BEGIN Data under study
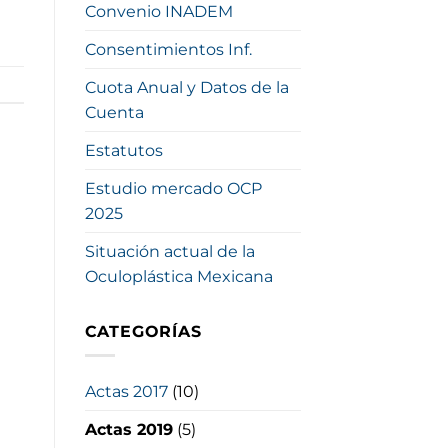
Convenio INADEM
Consentimientos Inf.
Cuota Anual y Datos de la
Cuenta
Estatutos
Estudio mercado OCP
2025
Situación actual de la
Oculoplástica Mexicana
CATEGORÍAS
Actas 2017
(10)
Actas 2019
(5)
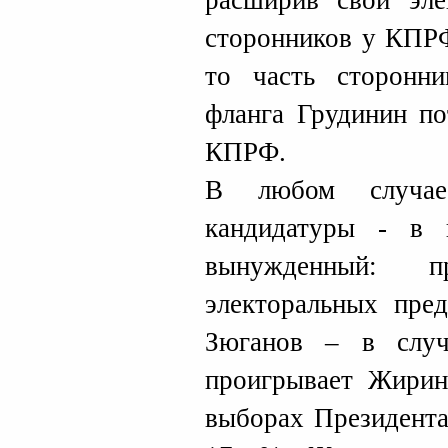
расширив свой эле
сторонников у КПРФ
то часть сторонни
фланга Грудинин по
КПРФ.
В любом случае
кандидатуры - в 
вынужденный: пр
электоральных пред
Зюганов – в случ
проигрывает Жирин
выборах Президента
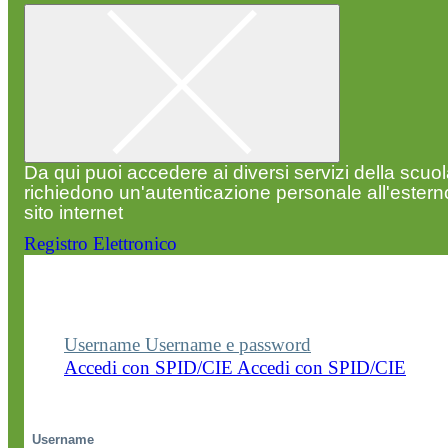
Da qui puoi accedere ai diversi servizi della scuo
richiedono un'autenticazione personale all'estern
sito internet
Registro Elettronico
Entra nel sito della scuola con le tue credenziali p
visualizzare contenuti, circolari e altre funzionalità
dedicate.
Username
Username e password
Accedi con SPID/CIE
Accedi con SPID/CIE
Username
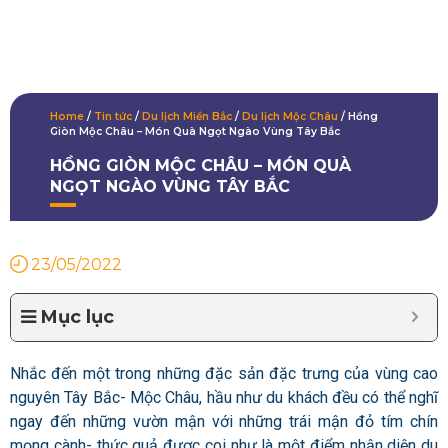
Home
/
Tin tức
/
Du lịch Miền Bắc
/
Du lịch Mộc Châu
/
Hồng
Giòn Mộc Châu – Món Quà Ngọt Ngào Vùng Tây Bắc
HỒNG GIÒN MỘC CHÂU – MÓN QUÀ
NGỌT NGÀO VÙNG TÂY BẮC
23/05/2022
Mục lục
Nhắc đến một trong những đặc sản đặc trưng của vùng cao
nguyên Tây Bắc- Mộc Châu, hầu như du khách đều có thể nghĩ
ngay đến những vườn mận với những trái mận đỏ tím chín
mọng cành- thức quả được coi như là một điểm nhận diện du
END Data under study
■ Exercise brief: Whenever the word "sito" occurs in a line above, copy that line.

■ Output below:
sito internet
Entra nel sito della scuola con le tue credenziali p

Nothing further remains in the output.